The US reduced child poverty by more than half. Here's how
(NewsNation) — The U.S. has reduced child poverty by almost 60% since 1993, a new analysis of four decades of data has found.
In 1993, one in four children lived in poverty; by 2019, that number dropped to one in 10, according to Dana Thomson, a researcher for Child Trends, a nonpartisan research organization focusing on children and youth.
The story of how the US got there is a mix of social services, work incentives and economic factors resulting from the varied policy strategies under both Democrat and Republican administrations.
Despite two recessions in the 2000s, an overall stronger economy contributed to an estimated 33% of the decline, specifically:
- Lower unemployment
- Higher state minimum wages
- Fewer teen pregnancies
- More single moms in the workforce
But social services played an even bigger role in protecting an estimated 6.5 million poor children, researchers said. Black and Latino children remain disproportionately in need of anti-poverty services, as do children in immigrant families.

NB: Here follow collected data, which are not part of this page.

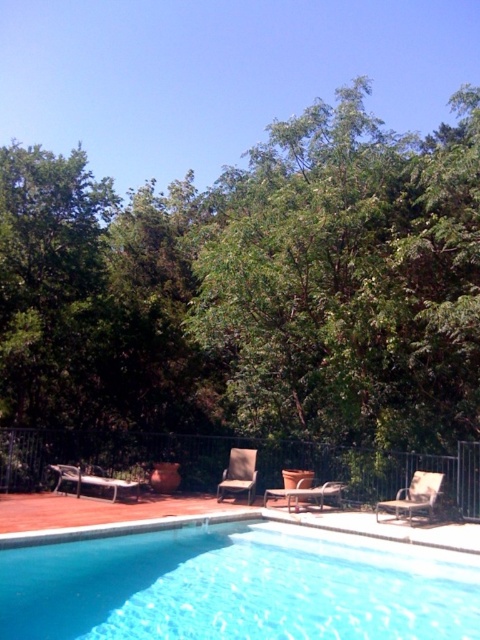 Question: Is brown woven wicker chair at lower right to the left of brown fabric chair at center from the viewer's perspective?

Choices:
 (A) yes
 (B) no

Answer: (B)

Question: Which point appears farthest from the camera in this image?

Choices:
 (A) (276, 621)
 (B) (441, 460)

Answer: (B)

Question: Which of these objects is positioned farthest from the blue glossy water at center?

Choices:
 (A) brown woven wicker chair at lower right
 (B) matte brown lounge chair at lower left
 (C) green leafy tree at upper center
 (D) matte brown lounge chair at center

Answer: (C)

Question: Can you confirm if blue glossy water at center is smaller than matte brown lounge chair at lower left?

Choices:
 (A) yes
 (B) no

Answer: (B)

Question: Where is black metal fence at lower center located in relation to brown fabric chair at center in the image?

Choices:
 (A) right
 (B) left

Answer: (A)

Question: Which object is the farthest from the black metal fence at lower center?

Choices:
 (A) blue glossy water at center
 (B) brown fabric chair at center

Answer: (A) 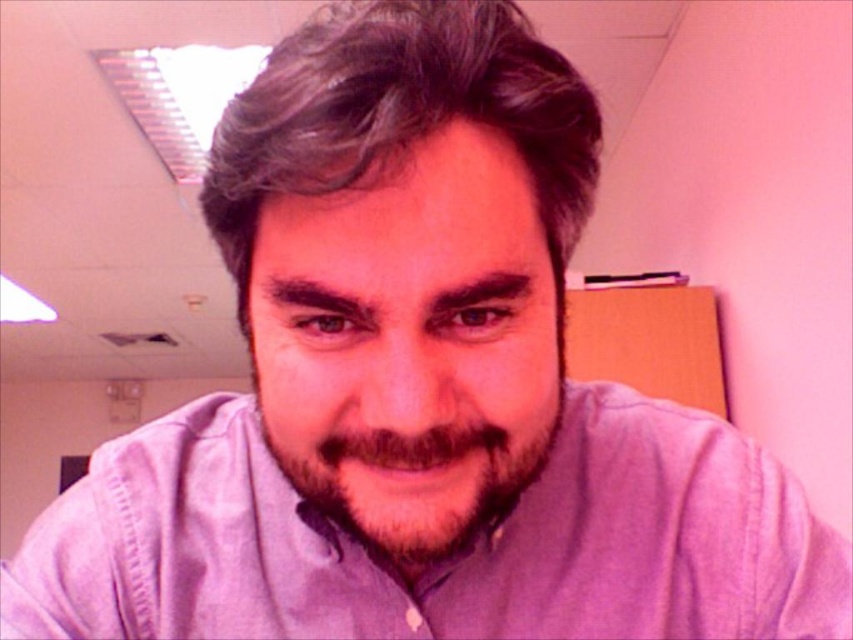 Question: Which point is closer to the camera?

Choices:
 (A) (514, 497)
 (B) (328, 74)

Answer: (B)

Question: Is the position of purple cotton shirt at center less distant than that of brown fuzzy beard at center?

Choices:
 (A) no
 (B) yes

Answer: (A)

Question: Is purple cotton shirt at center further to camera compared to gray matte hair at center?

Choices:
 (A) yes
 (B) no

Answer: (A)

Question: Which of these objects is positioned farthest from the brown fuzzy beard at center?

Choices:
 (A) purple cotton shirt at center
 (B) gray matte hair at center

Answer: (A)

Question: Among these objects, which one is farthest from the camera?

Choices:
 (A) gray matte hair at center
 (B) purple cotton shirt at center
 (C) brown fuzzy beard at center

Answer: (B)

Question: In this image, where is gray matte hair at center located relative to brown fuzzy beard at center?

Choices:
 (A) below
 (B) above

Answer: (B) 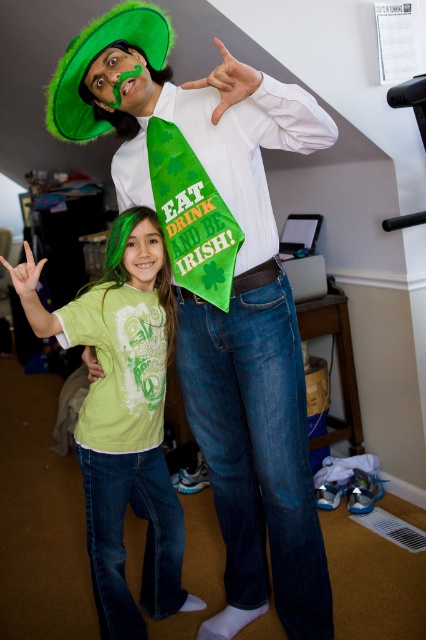 Question: Which object is positioned closest to the green felt hat at upper left?

Choices:
 (A) matte green face at center
 (B) green matte mustache at center
 (C) green fuzzy hat at upper left

Answer: (A)

Question: Which point is closer to the camera?

Choices:
 (A) green fuzzy hat at upper left
 (B) matte green face at center
 (C) green felt hat at upper left
 (D) green matte mustache at center

Answer: (C)

Question: Which object is the closest to the matte green face at center?

Choices:
 (A) green fuzzy hat at upper left
 (B) green matte mustache at center

Answer: (B)

Question: Can you confirm if green felt hat at upper left is positioned to the left of green matte shirt at center?

Choices:
 (A) no
 (B) yes

Answer: (A)

Question: Is green felt hat at upper left above green matte shirt at center?

Choices:
 (A) yes
 (B) no

Answer: (A)

Question: Can you confirm if green fuzzy hat at upper left is positioned below green matte mustache at center?

Choices:
 (A) no
 (B) yes

Answer: (A)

Proponents argue widespread growth in poverty-reduction programs created an improved “social safety net” from which we can learn from.
“We need to make work, work for today’s families,” Thomson said. “We need to ensure that wages are high enough to pay the bills. We need to ensure that families have access to affordable childcare and things like paid family and medical leave.”
Work incentives for parents led to dramatic decreases
The earned income tax credit (EITC) that gives tax breaks to lower and middle-class families was highlighted as the single most important program protecting poor children — reducing poverty by 22% if it was fully taken advantage of. (The impact of the EITC is likely somewhat overstated, the report states, as not everyone who is eligible claims EITC.)
Yet the EITC’s impact cannot be separated from welfare reform in the ’90s, which also focused on rewarding working parents, said Angela Rachidi, the Rowe Scholar in poverty studies at the conservative-leaning American Enterprise Institute.
“When you offer people additional income if they are working, they will work more,” Rachidi said. “And that’s exactly what happened.”
Still, the social safety net did not impact the poorest children in the same way, possibly because tax credits and other services are designed to help low- to moderate-income families — the ones most likely to rise above the poverty line in good times and fall below it in bad.
“There’s lots of discussion out there about whether we need more work-based programs or whether we need more out-of-work based programs,” Thomson said. “The reality is that we need both.”
Fewer restrictions can lead to efficiency
Work incentives alone are not enough to protect the poorest children whose parents may be disabled or lack childcare, said Christopher Wimer, of the Center on Poverty and Social Policy at Columbia University.
This may be most clearly seen in the role of housing assistance and SNAP (food stamps). An estimated 1.8 million children would’ve lived in poverty in 2019 if not for these programs, according to the Child Trends report.
But for these programs to continue working long-term, they should increase as inflation does, Wimer says. They are also often most efficient when cash payments do not have restrictions on how it is used, such as when receiving Social Security or unemployment.
One type of restriction-free social help, guaranteed basic income, is gaining popularity in cities across the country. Some worried such a program, which gave certain poor families $500 a month for two years, would de-incentivize work.
Yet data from one of the first pilots showed recipients increased full-time employment by 12%, while also experiencing reduced anxiety and stress. The majority of the money was spent on family needs, with less than 1% going to alcohol or cigarettes.
“Needs vary on a case by case basis or household by household,” Rachidi said, and families should be able to use the money as they need.
Still, she believes that cash should be tied to an employment requirement due to the benefits you can’t capture by income alone.
“There’s evidence to suggest that employment has benefits for mental health, personal health, social ties, self-esteem,” she said.
Addressing child poverty positively impacts the economy
It’s important to note that “people in poverty” are not a monolith, Wimer said. Hardships can put a family in poverty for a period of months, while others need services for years.
“What you’re actually seeing when you look at data, where you follow people over time, is that there are lots of Americans who experience a spell of economic insecurity and a spell of poverty,” Wimer said. “(Social) programs operate jointly and operate together” during economic downturns.
In recent years, researchers have seen families increasingly needing “a combination of benefits” to lift a child out of deep poverty.
The pandemic was a remarkable, real-time experiment of social programs, experts say. After rounds of stimulus checks and increased unemployment payments, child poverty in 2021 hit record lows.
While critics of that program tie it to the current rise in inflation, “we’ve learned a lot about what works,” Thomson said, adding it is notable the 2021 decrease extended to include the poorest kids.
“Growing up in poverty impacts virtually every dimension of child development, from physical and mental health, to behavioral health, to educational attainment, and later labor market success,” she said. “It has documented long term effects and benefits for society as a whole.”